The origins of this logical error lie in the way in which mainstream economics developed. It was largely concerned with microeconomic and started its a priori reasoning from the perspective of an atomistic individual. The single consumer or single firm. I won’t go into detail here but this body of theory soon got into trouble via the so-called Aggregation Problem.
This is one of the more interesting recent entries by Billy Mitchell on the failings of economics in this crisis. According to Billy, the field has failed to take account of the microeconomic roots of its origins in such a way as to avoid generalizing false assumptions.
Stated simply, the Fallacy of Composition is a mistaken assumption that what is true for each of us is true for all of us.

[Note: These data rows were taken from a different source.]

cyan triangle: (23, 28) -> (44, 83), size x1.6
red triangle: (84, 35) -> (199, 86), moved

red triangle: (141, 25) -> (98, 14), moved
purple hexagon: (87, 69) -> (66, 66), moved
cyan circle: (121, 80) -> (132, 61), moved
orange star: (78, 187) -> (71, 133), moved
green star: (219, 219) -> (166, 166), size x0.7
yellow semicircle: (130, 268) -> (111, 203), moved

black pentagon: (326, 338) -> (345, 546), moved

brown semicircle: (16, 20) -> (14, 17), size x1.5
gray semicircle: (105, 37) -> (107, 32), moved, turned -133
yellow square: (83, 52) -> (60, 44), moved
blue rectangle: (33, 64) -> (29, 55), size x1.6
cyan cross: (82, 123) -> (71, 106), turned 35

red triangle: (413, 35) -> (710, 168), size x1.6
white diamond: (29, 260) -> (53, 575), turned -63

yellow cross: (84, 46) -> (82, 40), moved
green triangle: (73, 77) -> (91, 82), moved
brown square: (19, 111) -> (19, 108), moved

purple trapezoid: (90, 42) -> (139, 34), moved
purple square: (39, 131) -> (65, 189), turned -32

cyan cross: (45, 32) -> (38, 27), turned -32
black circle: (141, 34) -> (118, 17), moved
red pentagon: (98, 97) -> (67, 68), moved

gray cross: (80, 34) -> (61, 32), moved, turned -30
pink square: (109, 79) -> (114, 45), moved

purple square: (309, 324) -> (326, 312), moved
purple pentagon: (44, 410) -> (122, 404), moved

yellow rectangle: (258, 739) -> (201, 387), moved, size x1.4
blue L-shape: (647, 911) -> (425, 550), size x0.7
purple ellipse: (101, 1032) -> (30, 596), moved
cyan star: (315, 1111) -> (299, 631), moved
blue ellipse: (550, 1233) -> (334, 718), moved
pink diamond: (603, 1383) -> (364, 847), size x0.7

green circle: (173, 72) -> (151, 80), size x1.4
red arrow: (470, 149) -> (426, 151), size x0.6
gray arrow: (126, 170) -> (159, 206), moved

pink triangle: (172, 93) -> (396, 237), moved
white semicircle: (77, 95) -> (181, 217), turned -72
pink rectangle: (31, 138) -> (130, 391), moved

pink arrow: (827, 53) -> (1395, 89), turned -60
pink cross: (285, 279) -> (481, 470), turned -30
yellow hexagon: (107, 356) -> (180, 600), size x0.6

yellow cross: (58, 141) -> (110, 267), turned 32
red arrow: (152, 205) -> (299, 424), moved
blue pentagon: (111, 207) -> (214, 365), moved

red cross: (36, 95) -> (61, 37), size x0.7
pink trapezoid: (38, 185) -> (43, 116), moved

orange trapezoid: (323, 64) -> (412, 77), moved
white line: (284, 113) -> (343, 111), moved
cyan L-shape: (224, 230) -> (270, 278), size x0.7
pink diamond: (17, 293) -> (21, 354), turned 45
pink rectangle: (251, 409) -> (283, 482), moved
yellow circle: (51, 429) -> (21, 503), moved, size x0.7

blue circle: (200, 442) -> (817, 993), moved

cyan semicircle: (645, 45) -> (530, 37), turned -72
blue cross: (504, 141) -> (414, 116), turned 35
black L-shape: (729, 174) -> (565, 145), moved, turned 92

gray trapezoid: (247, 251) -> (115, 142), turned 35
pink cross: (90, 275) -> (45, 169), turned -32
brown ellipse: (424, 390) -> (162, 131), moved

For instance, each of us may try to save by limiting how much of our income we spend. However, if we collectively were to actually reduce our purchases at the same time to achieve this goal, the critics of mainstream economics point out, this leads not to increased savings but reduced income. Based on this reasoning, Billy concludes that the current demand for austerity in Europe and the United States will end badly. If every nation is tightening its belt at the same time, it is likely to make matters worse for all of us.
If the private sector desires to save, for example, $10 in every $100 it receives then that $10 is lost from the expenditure stream. If nothing else happens, unsold inventories will appear and firms will start to lay off workers because the production level is too high relative to demand. Firms project demand expectations and make their production decisions based on what they think they can sell in the forthcoming periods.
The decline in economic growth then reduces national income which in turn reduces saving, given that the latter is a positive function of total national income.
This conclusion by the critics of austerity seems rather sound, but, be warned: when things seem sound in a perfectly irrational system, you can be sure there is something amiss. It usually indicates that some intermediate step has been lost in the reasoning process.
The fallacy of composition does not tell us why a particular individual action leads to the opposite effect when applied to the whole. It is not all that clear, for instance, why individual saving necessarily results in reduced economic activity when we all try to save – we just know it does because economists tell us it does, and we take their word for it.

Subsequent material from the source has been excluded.